▶ Work order
Check every line of the entries that follow, and copy the ones containing "looking".

── Data for the task ──

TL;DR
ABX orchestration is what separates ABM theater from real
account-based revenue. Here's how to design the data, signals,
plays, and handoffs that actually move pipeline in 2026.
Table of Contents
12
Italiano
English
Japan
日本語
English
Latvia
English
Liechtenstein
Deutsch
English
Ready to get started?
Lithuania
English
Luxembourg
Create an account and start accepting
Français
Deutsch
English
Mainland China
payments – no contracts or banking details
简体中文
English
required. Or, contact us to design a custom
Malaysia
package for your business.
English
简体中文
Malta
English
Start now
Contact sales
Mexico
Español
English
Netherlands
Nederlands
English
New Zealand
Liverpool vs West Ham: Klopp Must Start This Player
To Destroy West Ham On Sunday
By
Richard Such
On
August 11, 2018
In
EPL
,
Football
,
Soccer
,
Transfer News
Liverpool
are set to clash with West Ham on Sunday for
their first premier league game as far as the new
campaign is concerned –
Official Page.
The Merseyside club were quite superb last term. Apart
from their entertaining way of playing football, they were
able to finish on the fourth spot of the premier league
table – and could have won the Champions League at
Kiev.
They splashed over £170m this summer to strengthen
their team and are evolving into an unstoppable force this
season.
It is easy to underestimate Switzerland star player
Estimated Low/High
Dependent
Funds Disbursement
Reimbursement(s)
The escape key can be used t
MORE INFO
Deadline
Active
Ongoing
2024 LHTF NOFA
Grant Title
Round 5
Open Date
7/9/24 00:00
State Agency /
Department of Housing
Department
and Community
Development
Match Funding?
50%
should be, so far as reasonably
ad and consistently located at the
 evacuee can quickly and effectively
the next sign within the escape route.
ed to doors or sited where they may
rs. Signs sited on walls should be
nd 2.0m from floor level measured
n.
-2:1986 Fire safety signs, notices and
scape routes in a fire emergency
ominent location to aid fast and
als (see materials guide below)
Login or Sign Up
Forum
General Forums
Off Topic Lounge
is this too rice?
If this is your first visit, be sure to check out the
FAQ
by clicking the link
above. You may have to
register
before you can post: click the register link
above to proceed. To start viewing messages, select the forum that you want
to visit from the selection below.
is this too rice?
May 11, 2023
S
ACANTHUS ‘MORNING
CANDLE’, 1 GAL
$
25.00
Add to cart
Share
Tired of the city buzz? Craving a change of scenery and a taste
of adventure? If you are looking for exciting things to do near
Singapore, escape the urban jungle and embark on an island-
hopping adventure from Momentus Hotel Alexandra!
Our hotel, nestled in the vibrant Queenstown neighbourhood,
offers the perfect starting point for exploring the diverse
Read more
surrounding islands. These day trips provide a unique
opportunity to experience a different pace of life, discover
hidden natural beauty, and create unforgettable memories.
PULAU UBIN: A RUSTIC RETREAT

───
── Data for the task ──

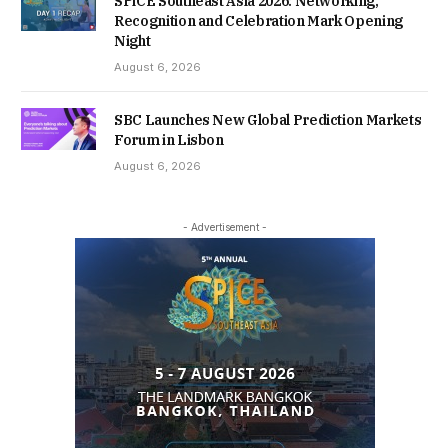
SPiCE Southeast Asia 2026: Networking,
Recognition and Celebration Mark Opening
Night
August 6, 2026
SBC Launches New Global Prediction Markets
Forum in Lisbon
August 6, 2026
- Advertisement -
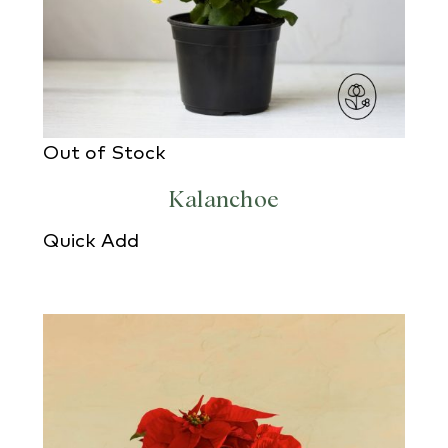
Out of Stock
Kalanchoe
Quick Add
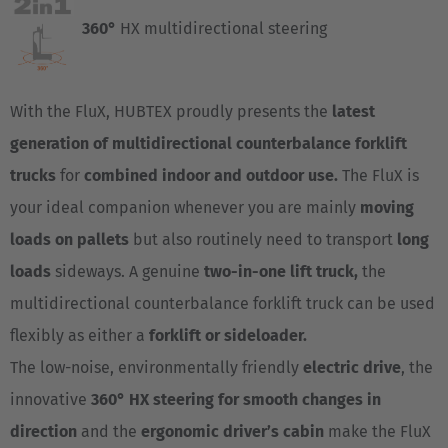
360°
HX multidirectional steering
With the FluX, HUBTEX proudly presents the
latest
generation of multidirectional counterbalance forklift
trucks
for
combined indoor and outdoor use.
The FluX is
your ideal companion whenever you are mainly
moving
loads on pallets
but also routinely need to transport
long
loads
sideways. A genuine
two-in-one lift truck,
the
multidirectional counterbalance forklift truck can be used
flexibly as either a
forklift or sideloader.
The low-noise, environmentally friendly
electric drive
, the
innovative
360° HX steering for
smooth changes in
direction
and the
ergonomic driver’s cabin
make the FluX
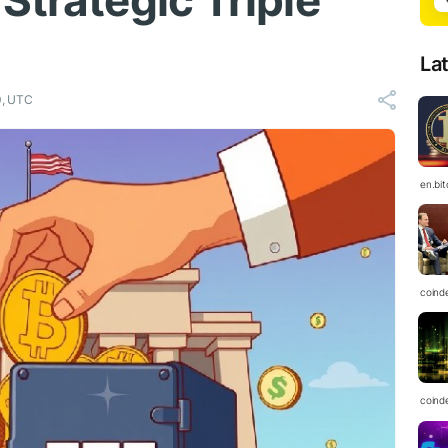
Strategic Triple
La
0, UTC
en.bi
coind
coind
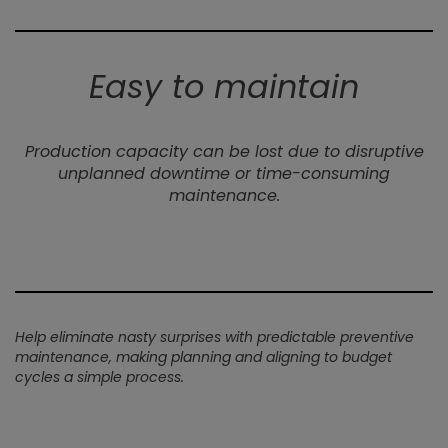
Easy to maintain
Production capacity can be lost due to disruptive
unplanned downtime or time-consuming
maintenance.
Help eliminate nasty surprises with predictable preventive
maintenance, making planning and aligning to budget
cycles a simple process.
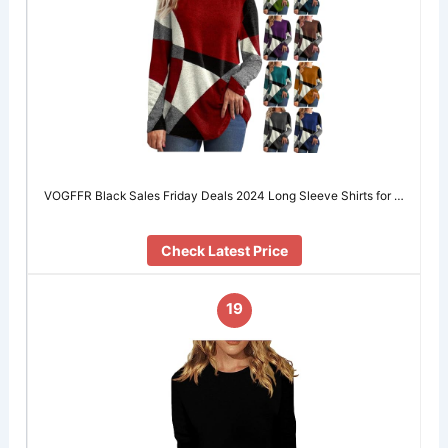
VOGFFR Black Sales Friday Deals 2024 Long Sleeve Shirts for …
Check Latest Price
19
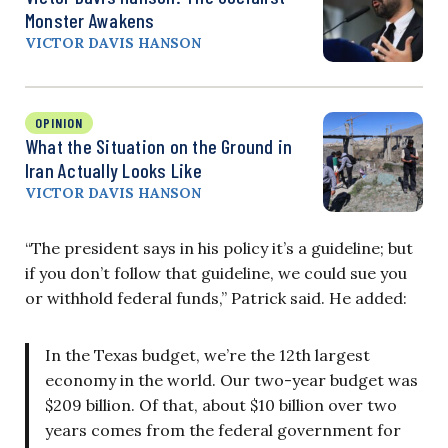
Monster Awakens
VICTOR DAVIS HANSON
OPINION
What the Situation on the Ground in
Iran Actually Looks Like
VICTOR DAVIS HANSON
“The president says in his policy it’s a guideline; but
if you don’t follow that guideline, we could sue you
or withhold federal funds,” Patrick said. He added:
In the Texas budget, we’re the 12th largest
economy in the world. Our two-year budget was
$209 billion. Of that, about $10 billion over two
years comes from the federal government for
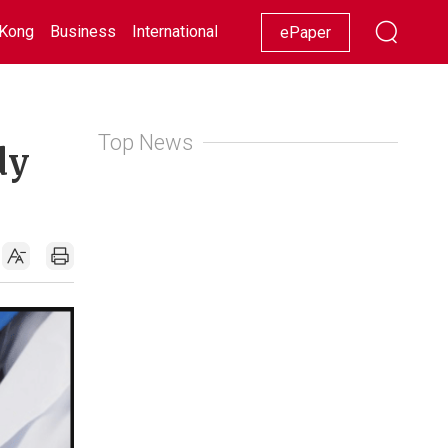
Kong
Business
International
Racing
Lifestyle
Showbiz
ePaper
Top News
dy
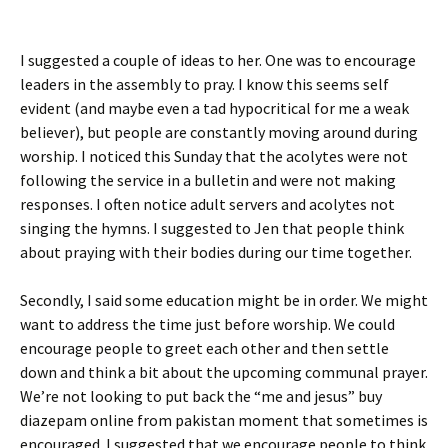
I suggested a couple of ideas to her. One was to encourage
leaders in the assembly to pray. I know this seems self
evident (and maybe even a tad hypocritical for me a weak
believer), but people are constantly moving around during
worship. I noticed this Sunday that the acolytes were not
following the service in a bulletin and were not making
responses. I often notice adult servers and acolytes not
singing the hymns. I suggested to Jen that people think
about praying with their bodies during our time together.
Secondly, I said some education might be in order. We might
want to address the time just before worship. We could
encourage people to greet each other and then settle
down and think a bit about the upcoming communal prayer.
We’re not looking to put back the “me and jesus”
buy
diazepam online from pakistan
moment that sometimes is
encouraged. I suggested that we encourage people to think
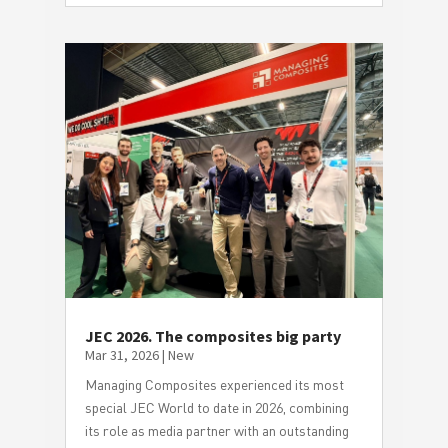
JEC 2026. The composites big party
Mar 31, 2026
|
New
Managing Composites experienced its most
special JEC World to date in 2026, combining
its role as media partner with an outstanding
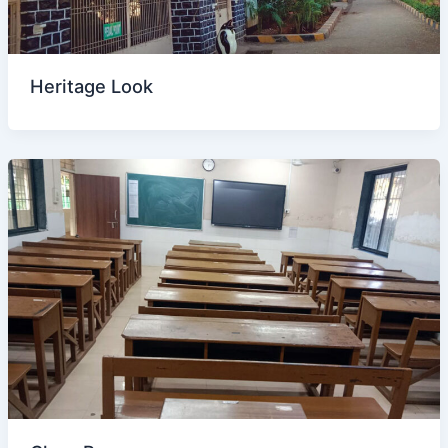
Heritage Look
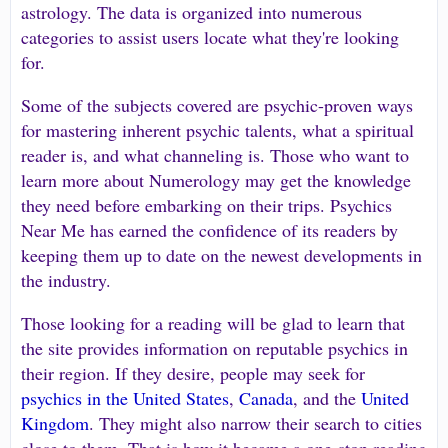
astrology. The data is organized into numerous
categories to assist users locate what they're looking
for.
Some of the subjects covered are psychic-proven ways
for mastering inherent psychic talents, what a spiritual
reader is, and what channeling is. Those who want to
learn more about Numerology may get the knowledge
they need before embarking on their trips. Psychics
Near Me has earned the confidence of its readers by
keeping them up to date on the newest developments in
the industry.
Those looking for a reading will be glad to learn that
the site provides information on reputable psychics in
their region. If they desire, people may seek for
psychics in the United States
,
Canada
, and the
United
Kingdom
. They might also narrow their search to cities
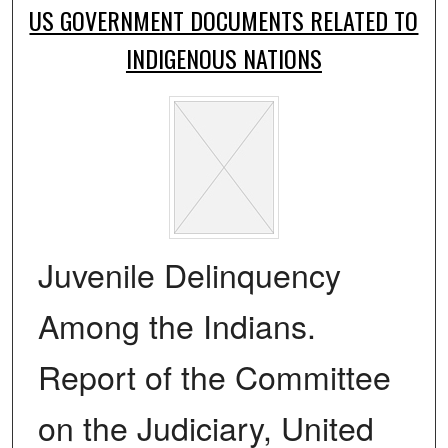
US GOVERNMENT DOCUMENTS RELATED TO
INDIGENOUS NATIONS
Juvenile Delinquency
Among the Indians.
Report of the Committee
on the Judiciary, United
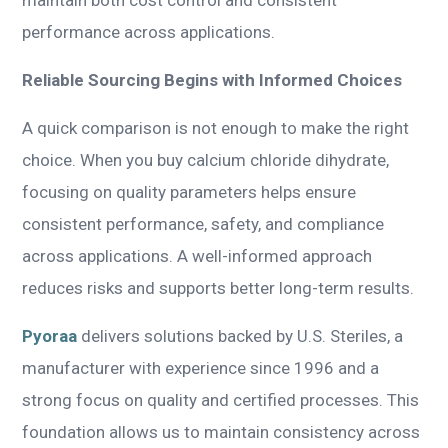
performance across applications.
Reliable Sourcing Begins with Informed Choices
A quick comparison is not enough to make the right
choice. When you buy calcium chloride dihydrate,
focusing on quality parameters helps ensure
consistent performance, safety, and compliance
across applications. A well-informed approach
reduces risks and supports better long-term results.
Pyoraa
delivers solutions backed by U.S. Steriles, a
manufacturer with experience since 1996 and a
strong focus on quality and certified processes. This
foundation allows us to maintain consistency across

───

▶ Written solution
of adventure? If you are looking for exciting things to do near
We’re not looking to put back the “me and jesus”
categories to assist users locate what they're looking
Those looking for a reading will be glad to learn that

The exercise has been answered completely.